Indexation – Threat or Opportunity?
If we were to sample a broad array of investor letters from asset managers over the past few years, we would come across numerous writings exploring trends that are distorting the market’s ability to act as a mechanism to join price and intrinsic value. In particular, the gaining popularity of passive indexation and machine driven trading are often cited for the relative underperformance of value strategies over the past decade.

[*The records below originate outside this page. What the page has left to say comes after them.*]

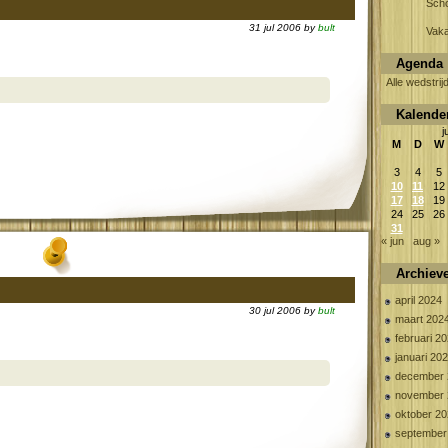
Scho
31 jul 2006 by
bult
Vaka
Agenda
Alle wedstrij
Kalende
j
M
D
W
3
4
5
10
11
12
17
18
19
24
25
26
31
« jun
aug »
Archiev
april 2024
30 jul 2006 by
bult
maart 202
februari 2
januari 20
december 
november 
oktober 2
september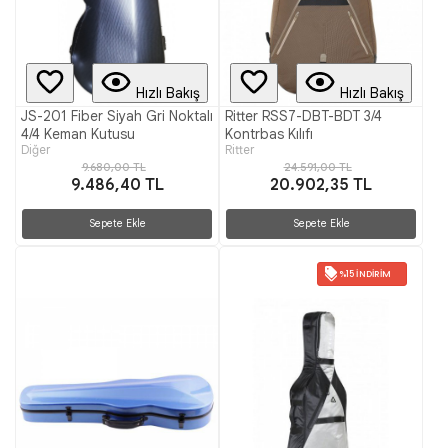
Hızlı Bakış
Hızlı Bakış
JS-201 Fiber Siyah Gri Noktalı
Ritter RSS7-DBT-BDT 3/4
4/4 Keman Kutusu
Kontrbas Kılıfı
Diğer
Ritter
9.680,00 TL
24.591,00 TL
9.486,40 TL
20.902,35 TL
Sepete Ekle
Sepete Ekle
%15 İNDIRIM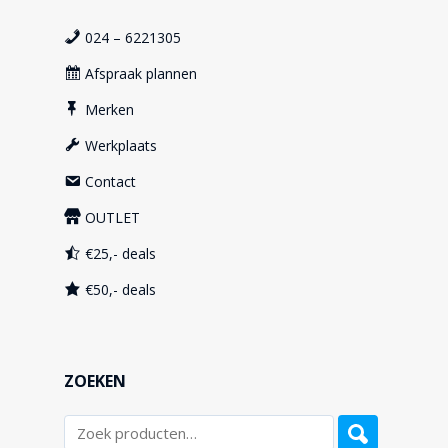
024 – 6221305
Afspraak plannen
Merken
Werkplaats
Contact
OUTLET
€25,- deals
€50,- deals
ZOEKEN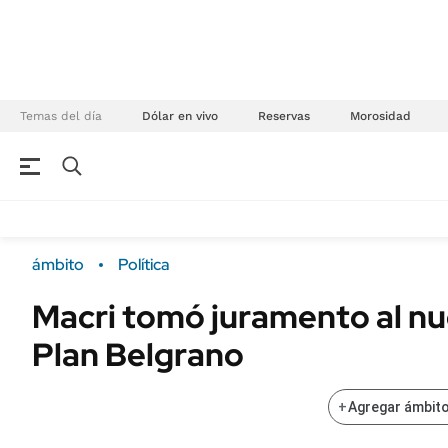
Temas del día
Dólar en vivo
Reservas
Morosidad
NEGOCIOS
ÚLTIMAS NOTICIAS
Especiales Ámbito
ECONOMÍA
ámbito
Política
Real Estate
Banco de Datos
Macri tomó juramento al nue
Sustentabilidad
Campo
Plan Belgrano
Seguros
FINANZAS
ENERGY REPORT
Dólar
+
Agregar ámbito
POLÍTICA
Mercados
Nacional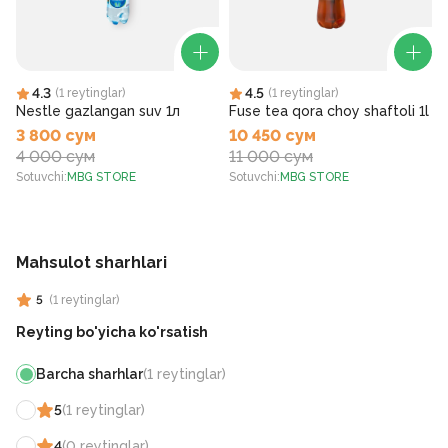
4.3
4.5
(
1
reytinglar
)
(
1
reytinglar
)
Nestle gazlangan suv 1л
Fuse tea qora choy shaftoli 1l
3 800 сум
10 450 сум
4 000 сум
11 000 сум
Sotuvchi
:
MBG STORE
Sotuvchi
:
MBG STORE
S
Mahsulot sharhlari
5
(
1
reytinglar
)
Reyting bo'yicha ko'rsatish
Barcha sharhlar
(
1
reytinglar
)
5
(
1
reytinglar
)
4
(
0
reytinglar
)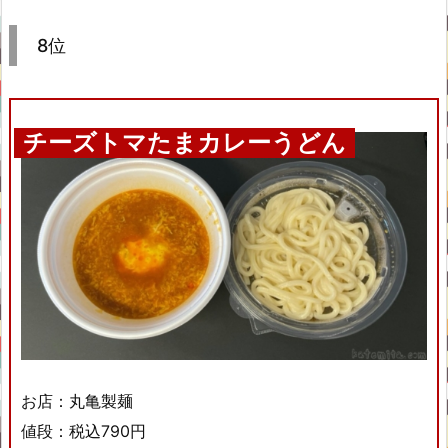
8位
チーズトマたまカレーうどん
お店：丸亀製麺
値段：税込790円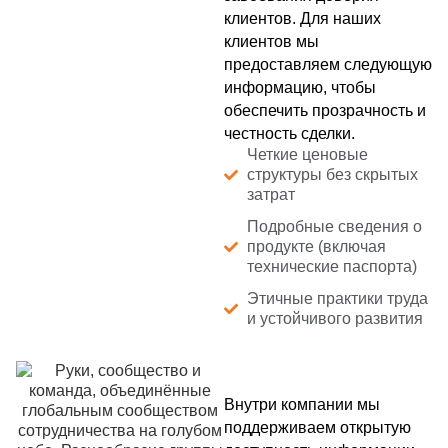
клиентов. Для наших
клиентов мы
предоставляем следующую
информацию, чтобы
обеспечить прозрачность и
честность сделки.
Четкие ценовые
структуры без скрытых
затрат
Подробные сведения о
продукте (включая
технические паспорта)
Этичные практики труда
и устойчивого развития
Внутри компании мы
поддерживаем открытую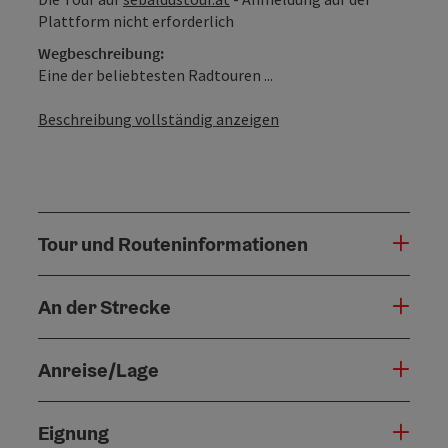
Plattform nicht erforderlich
Wegbeschreibung:
Eine der beliebtesten Radtouren ...
Beschreibung vollständig anzeigen
Tour und Routeninformationen
An der Strecke
Anreise/Lage
Eignung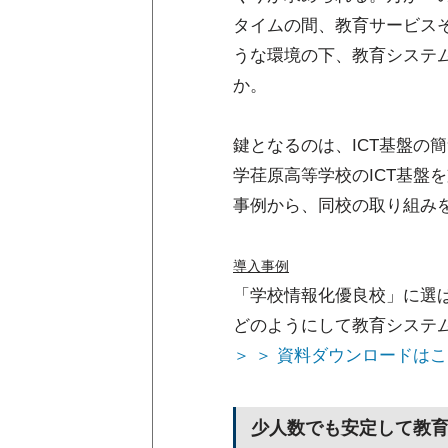
タイムの間、教育サービス
うな環境の下、教育システム
か。
鍵となるのは、ICT基盤の
学荏原高等学校のICT基盤
事例から、同校の取り組み
導入事例
「学校情報化優良校」に選
どのようにして教育システ
＞ ＞ 資料ダウンロードは
少人数でも安定して教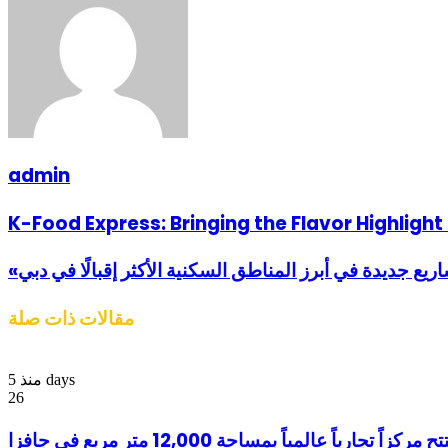
admin
K-Food Express: Bringing the Flavor Highligh
 جديدة في أبرز المناطق السكنية الأكثر إقبالًا في دبي
مقالات ذات صلة
منذ 5 days
26
ارياً عالمياً بمساحة 12,000 متر مربع في جافزا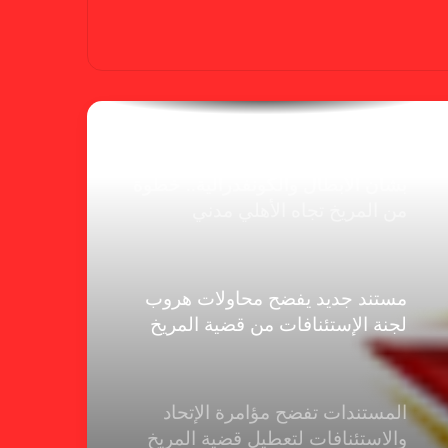
الفنلندي يفضح لجان الإتحاد.. يدعم
شكوى المريخ ويهدد الهلال
بشأن الأبطال والكونفدرالية.. خطوة
من المريخ تجاه الأهلي مدني
مستند جديد يفضح محاولات هروب
لجنة الإستئنافات من قضية المريخ
المستندات تفضح مؤامرة الإتحاد
والاستئنافات لتعطيل قضية المريخ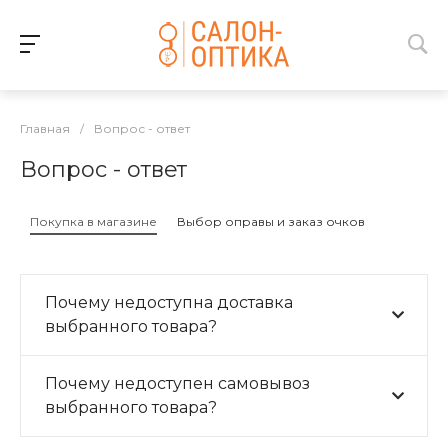
Главная
/
Вопрос - ответ
Вопрос - ответ
Покупка в магазине
Выбор оправы и заказ очков
Почему недоступна доставка
выбранного товара?
Почему недоступен самовывоз
выбранного товара?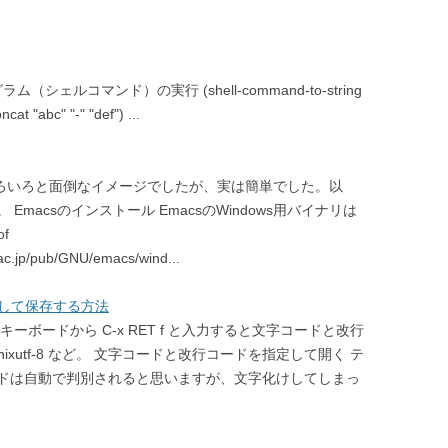
（シェルコマンド）の実行 (shell-command-to-string
 "abc" "-" "def") ...
うのはいろいろと面倒なイメージでしたが、実は簡単でした。以
macsのインストール EmacsのWindows用バイナリは
f
.ac.jp/pub/GNU/emacs/wind...
定して保存する方法
ボードから C-x RET f と入力すると文字コードと改行
p-unixutf-8 など。 文字コードと改行コードを指定して開く テ
ドは自動で判別されると思いますが、文字化けしてしまっ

Could the increase in automated trading and indexation really be the culprit? A Wall Street Journal article in December 2018 outlined that up to 85% of trading volume can be accounted for by entities that do not transact based on companies’ fundamentals. If such an overwhelming proportion of trading is driven by non-fundamental triggers, does this mean we are in a ‘new normal’? As investors continue migrating their savings from actively managed strategies to ETFs (electronically traded funds), a self-reinforcing trend is taking hold. Off-index names undergo selling pressure as investors switch into ETFs. Conversely, the largest constituents in the S&P 500 absorb a disproportionate amount of the ETF buying; these fund flows serve to create selling pressure for managed strategies while providing a tailwind for the largest constituents in the indexes. Investors see the underperformance of active strategies, which spurs more selling – and the dynamic becomes a negative feedback loop.

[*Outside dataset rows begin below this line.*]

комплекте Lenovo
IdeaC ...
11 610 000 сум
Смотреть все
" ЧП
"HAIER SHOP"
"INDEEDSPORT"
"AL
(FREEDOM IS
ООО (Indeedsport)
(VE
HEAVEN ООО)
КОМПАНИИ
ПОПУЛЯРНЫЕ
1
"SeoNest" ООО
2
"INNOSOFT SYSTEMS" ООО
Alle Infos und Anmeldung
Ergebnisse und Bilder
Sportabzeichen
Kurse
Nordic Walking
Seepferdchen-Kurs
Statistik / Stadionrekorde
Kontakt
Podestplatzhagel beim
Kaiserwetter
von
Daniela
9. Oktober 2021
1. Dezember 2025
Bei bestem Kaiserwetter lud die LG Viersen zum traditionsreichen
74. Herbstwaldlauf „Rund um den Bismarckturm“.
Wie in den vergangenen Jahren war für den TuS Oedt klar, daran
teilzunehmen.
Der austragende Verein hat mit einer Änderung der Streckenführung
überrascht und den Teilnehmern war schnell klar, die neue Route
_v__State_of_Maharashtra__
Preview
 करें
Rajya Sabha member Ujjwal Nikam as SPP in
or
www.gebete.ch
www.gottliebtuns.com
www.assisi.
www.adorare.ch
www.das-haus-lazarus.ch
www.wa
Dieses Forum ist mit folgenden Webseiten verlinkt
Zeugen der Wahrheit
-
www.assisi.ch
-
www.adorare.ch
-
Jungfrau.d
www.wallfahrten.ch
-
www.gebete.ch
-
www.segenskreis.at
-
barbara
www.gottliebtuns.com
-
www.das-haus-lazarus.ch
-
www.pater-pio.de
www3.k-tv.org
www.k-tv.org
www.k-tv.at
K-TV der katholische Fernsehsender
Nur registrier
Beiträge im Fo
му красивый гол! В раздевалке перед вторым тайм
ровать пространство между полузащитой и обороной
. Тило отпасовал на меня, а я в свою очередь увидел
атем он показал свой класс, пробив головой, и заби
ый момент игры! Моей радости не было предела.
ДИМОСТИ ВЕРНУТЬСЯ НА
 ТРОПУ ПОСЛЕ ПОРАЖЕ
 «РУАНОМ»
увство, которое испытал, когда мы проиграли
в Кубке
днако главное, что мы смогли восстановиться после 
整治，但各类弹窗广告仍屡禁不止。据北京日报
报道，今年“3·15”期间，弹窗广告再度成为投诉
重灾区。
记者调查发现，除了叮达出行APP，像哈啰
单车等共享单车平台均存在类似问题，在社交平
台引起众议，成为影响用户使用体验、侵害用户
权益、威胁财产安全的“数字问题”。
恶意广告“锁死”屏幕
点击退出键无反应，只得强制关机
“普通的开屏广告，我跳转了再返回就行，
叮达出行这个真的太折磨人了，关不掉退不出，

Even in today’s world of more information and company disclosures than we can process (thanks to the internet), significant and persistent dislocations between price and value abound. I recall speaking to former colleagues who shared stories of riding the subway to public libraries in the late 1980s to obtain company financial statements before everything became available on the internet. With such slow dissemination of data, it makes sense that price would take longer on average to travel to value. And yet today, with data being transmitted literally to our fingertips, stocks can still remain depressed far longer than warranted.
One team that has harvested this inefficiency is Brookfield Asset Management. The CEO, Bruce Flatt, releases quarterly letters that are rich in ‘investment nutrition’. In his Q1 2019 letter, Flatt outlined recent acquisitions of great businesses for reasonable prices, stating that “in many cases, investors are frustrated and fatigued, and therefore choose to move on at a reasonable premium to the share price.” Even at this late stage in the market cycle, entire sectors and certain companies remain out of favor and statistically cheap, though it is important to note single-digit P/E stocks typically do not trade that low for no reason. Thus it is more important than ever to keep checking the soundness of assumptions placed into our valuation work.